Déconnexion cognitive et perte de mémoire
Plus de 80% des utilisateurs de l’IA n’étaient pas capables de citer un seul extrait de leur dissertation quelques minutes après l’avoir terminée, contre seulement 10% dans chacun des deux autres groupes. À la troisième session, les étudiants recourant à ChatGPT semblaient se contenter de copier-coller les réponses générées. Les enseignants chargés de corriger les copies affirment pouvoir facilement repérer les textes rédigés avec l’aide de l’IA : s’ils sont grammaticalement corrects, ils manquent cruellement de personnalité, de créativité et de réflexion approfondie.
Nataliya Kosmyna appelle toutefois à ne pas tirer de conclusions hâtives. Lors de la quatrième session, le groupe qui n’avait jusque-là utilisé que ses propres moyens a été invité à rédiger un texte avec l’aide de ChatGPT — affichant alors un niveau de connectivité neuronale encore plus élevé que les autres. Elle souligne que l’échantillon est trop restreint pour permettre une généralisation et plaide pour davantage d’études sur les bonnes pratiques d’usage des outils d’intelligence artificielle dans l’apprentissage.
Ashley Juavinett, neuroscientifique à l’Université de Californie à San Diego, qui n’a pas participé à l’étude, partage ces réserves. Elle critique certaines «extrapolations» faites à partir de résultats encore trop fragiles. «Cet article ne fournit pas assez de preuves, ni de rigueur méthodologique pour tirer des conclusions sur l’impact des grands modèles de langage sur le cerveau», déclare-t-elle à l’AFP.

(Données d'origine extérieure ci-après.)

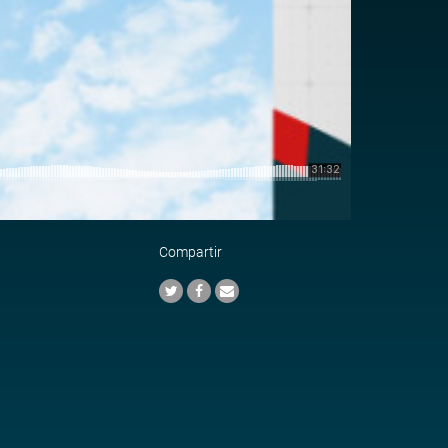
Compartir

Une mutation pédagogique en cours
Jocelyn Leitzinger reconnaît toutefois que les résultats de l’étude font écho à sa propre expérience. Depuis l’arrivée de ChatGPT fin 2022, elle observe moins de fautes d’orthographe dans les devoirs… mais aussi beaucoup moins d’authenticité.
L’émergence de l’intelligence artificielle est souvent comparée à l’introduction des calculatrices, qui avait contraint les enseignants à repenser leurs méthodes. Mais Jocelyn Leitzinger s’inquiète d’un phénomène plus profond : les étudiants semblent désormais pouvoir se passer de toute base de connaissance avant d’utiliser l’IA, sautant l’étape essentielle de l’apprentissage. Le phénomène dépasse le cadre académique. Les revues scientifiques sont confrontées à un afflux d’articles générés par des modèles d’IA, tandis qu’une start-up prévoit de publier jusqu’à 8.000 livres produits par intelligence artificielle chaque année.
«Écrire, c’est penser ; penser, c’est écrire. Si l’on supprime ce processus, que reste-t-il de la pensée ?», interroge Jocelyn Leitzinger.